5.1Les appelants s’en prennent également à leur condamnation pour escroquerie et obtention frauduleuse d’une constatation fausse, en lien avec le cas 2 de l’acte d’accusation. O.________ se prévaut de son absence de participation et soutient que la clause de porte-fort exclurait tout dommage et intention délictueuse. 5.2 5.2.1Les principes relatifs à l’infraction d’escroquerie au sens de l’art. 146 al. 1 aCP ont été rappelés ci-dessus (cf. supra consid. 4.2).

  • 23 - 5.2.2Selon l'art. 253 CP, dans sa teneur en vigueur au moment des faits, celui qui, en induisant en erreur un fonctionnaire ou un officier public, l'aura amené à constater faussement dans un titre authentique un fait ayant une portée juridique, notamment à certifier faussement l'authenticité d'une signature ou l'exactitude d'une copie (al. 1), celui qui aura fait usage d'un titre ainsi obtenu pour tromper autrui sur le fait qui y est constaté (al. 2), sera puni d'une peine privative de liberté de cinq ans au plus ou d'une peine pécuniaire (al. 3). L'art. 253 CP vise un cas particulier de faux intellectuel dans les titres commis en qualité d'auteur médiat (ATF 144 IV 13 consid. 2.2.2), par l'instrumentalisation d'un fonctionnaire (cf. art. 110 al. 3 CP) ou d'un officier public (ATF 144 IV 13 consid. 2.2.2). L'art. 253 CP, qui ne définit pas un délit propre, réprime une infraction qui peut être commise par n'importe qui (TF 6B_39/2012 du 24 mai 2012 consid. 1.1; 6S.163/2000 du 10 mai 2000 consid. 2). À teneur de l'art. 110 al. 4 CP, sont des titres tous les écrits destinés et propres à prouver un fait ayant une portée juridique. Il en résulte que le titre doit, de par sa nature ou par l'usage qui en est fait, être objectivement apte à prouver le fait qu'il exprime et ce fait doit avoir une portée juridique, c'est-à-dire avoir une incidence dans le domaine juridique (TF 6B_279/2021 du 20 octobre 2021 consid. 2.1 ; cf. aussi en lien avec l'art. 251 CP : ATF 146 IV 258 consid. 1.1 ; ATF 144 IV 13 consid. 2.2.2). D'après l'art. 110 al. 5 CP, et sous réserve des exceptions prévues par cette disposition, sont des titres authentiques (öffentliche Urkunden, documenti pubblici), tous les titres émanant des membres d'une autorité, de fonctionnaires ou d'officiers publics agissant dans l'exercice de leur fonction.
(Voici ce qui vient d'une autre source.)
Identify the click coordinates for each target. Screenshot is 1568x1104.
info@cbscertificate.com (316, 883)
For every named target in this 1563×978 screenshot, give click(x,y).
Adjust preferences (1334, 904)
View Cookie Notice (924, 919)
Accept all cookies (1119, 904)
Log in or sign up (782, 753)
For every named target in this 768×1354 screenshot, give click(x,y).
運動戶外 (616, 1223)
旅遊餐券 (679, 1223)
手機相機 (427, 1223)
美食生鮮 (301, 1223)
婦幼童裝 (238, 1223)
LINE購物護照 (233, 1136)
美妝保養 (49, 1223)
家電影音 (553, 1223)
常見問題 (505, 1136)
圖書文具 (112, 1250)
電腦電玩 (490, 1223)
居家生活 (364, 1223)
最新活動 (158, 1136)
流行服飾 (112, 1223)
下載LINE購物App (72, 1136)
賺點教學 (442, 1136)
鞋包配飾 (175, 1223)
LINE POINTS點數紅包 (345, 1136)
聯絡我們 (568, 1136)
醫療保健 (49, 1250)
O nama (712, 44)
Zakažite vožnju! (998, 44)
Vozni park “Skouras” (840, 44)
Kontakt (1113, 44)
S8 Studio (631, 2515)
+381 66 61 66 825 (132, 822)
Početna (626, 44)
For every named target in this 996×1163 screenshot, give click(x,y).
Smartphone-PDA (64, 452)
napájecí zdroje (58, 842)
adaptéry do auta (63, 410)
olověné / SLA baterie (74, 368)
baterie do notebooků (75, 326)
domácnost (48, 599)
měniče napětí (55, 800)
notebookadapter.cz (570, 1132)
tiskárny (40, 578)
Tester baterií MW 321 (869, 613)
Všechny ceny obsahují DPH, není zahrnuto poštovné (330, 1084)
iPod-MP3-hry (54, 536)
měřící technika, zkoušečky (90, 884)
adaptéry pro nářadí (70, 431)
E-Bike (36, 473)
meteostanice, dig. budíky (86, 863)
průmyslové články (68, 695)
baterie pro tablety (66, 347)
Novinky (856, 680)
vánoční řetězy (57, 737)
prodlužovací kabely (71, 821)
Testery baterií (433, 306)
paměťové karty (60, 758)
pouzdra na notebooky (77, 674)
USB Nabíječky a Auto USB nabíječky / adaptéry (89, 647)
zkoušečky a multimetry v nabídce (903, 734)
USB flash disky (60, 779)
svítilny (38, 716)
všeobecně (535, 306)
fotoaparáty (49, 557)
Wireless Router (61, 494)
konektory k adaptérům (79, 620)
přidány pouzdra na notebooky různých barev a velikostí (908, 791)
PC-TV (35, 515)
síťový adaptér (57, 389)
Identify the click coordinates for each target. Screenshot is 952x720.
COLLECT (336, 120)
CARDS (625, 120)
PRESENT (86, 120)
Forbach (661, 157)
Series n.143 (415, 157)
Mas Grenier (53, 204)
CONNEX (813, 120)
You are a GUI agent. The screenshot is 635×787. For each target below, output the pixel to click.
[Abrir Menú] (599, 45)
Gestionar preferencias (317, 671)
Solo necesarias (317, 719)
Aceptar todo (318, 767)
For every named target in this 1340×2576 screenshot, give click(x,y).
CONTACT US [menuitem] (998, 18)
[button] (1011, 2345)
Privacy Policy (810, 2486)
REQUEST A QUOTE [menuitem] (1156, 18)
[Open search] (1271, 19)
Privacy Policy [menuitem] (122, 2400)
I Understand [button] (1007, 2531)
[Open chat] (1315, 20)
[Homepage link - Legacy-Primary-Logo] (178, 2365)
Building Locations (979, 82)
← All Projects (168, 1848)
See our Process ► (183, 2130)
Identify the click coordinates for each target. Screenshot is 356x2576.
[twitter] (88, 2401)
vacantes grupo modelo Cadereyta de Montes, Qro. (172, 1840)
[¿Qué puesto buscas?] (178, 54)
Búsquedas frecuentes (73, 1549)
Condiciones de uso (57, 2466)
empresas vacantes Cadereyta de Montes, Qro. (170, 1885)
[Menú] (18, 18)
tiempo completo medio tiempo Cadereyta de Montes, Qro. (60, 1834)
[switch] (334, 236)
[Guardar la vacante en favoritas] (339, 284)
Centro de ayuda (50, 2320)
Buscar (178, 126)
Les titres authentiques bénéficient en principe d'une crédibilité accrue (ATF 144 IV 13 consid. 2.2.4 et les références citées ; cf. récemment TF 6B_809/2022 du 18 octobre 2023 consid. 2.2). Le comportement délictueux consiste à induire l'agent public en erreur, c'est-à-dire à le tromper, pour l'amener, de la sorte, à faire une

  • 24 - constatation fausse ou encore à faire usage d'une constatation fausse ainsi obtenue pour tromper autrui. En d’autres termes, il consiste à faire établir un titre authentique au contenu mensonger par un fonctionnaire ou par un officier public – soit une personne privée qui, en vertu du droit cantonal, est habilitée à le faire (TF 6B_163/2007 du 23 juillet 2007 consid. 2.1) –, au moyen d'une tromperie, qui exclut l'intention chez le fonctionnaire ou l'officier public concerné. Il n'est pas nécessaire que la tromperie soit astucieuse (TF 6B_309/2024 du 10 mars 2025 consid. 5.3 ; 7B_540/2023 du 6 février 2025 consid. 11.3.1 ; 7B_6/2021 du 5 mars 2024 consid. 4.1.1 ; 6B_1028/2022 du 15 février 2023 consid. 3.2.1). L’infraction est intentionnelle, mais le dol éventuel suffit. Elle n'implique en revanche pas de dessein spécial de procurer un avantage ou de porter atteinte aux intérêts d'autrui (arrêt 6B_39/2012 précité consid. 1.4.1). 5.3Le premier juge a retenu que V.________ et O.________ avaient eu pour seul but de tromper F.________ SA en lui faisant croire que la locataire paierait les loyers dès le mois de juillet 2021. Il a relevé que G.________ SA avait poussé astucieusement la locataire à payer le loyer du mois de juillet 2021 et lui avait proposé de lui octroyer la gratuité pour les mois d’août à novembre. Ainsi, G.________ SA s’était fondée sur des déclarations erronées devant notaire, intégrées à un acte authentique pour rassurer F.________ SA, qui a été induite en erreur, car elle pensait qu’elle percevrait le loyer à compter du mois de juillet 2021, alors que le paiement du mois de juillet était un leurre, la locataire n’ayant à aucun moment renoncé à quatre mois de loyer gratuits. C’était cette erreur qui avait amené F.________ SA à exécuter le contrat de vente, à signer l’acte de transfert immobilier et à payer le prix de vente convenu, sans diminution de celui-ci. F.________ SA avait ainsi perdu quatre mois de loyer. Enfin, le premier juge a considéré que lien de causalité et l’intention de G.________ SA ne faisaient aucun doute, ayant obtenu le paiement du prix de vente.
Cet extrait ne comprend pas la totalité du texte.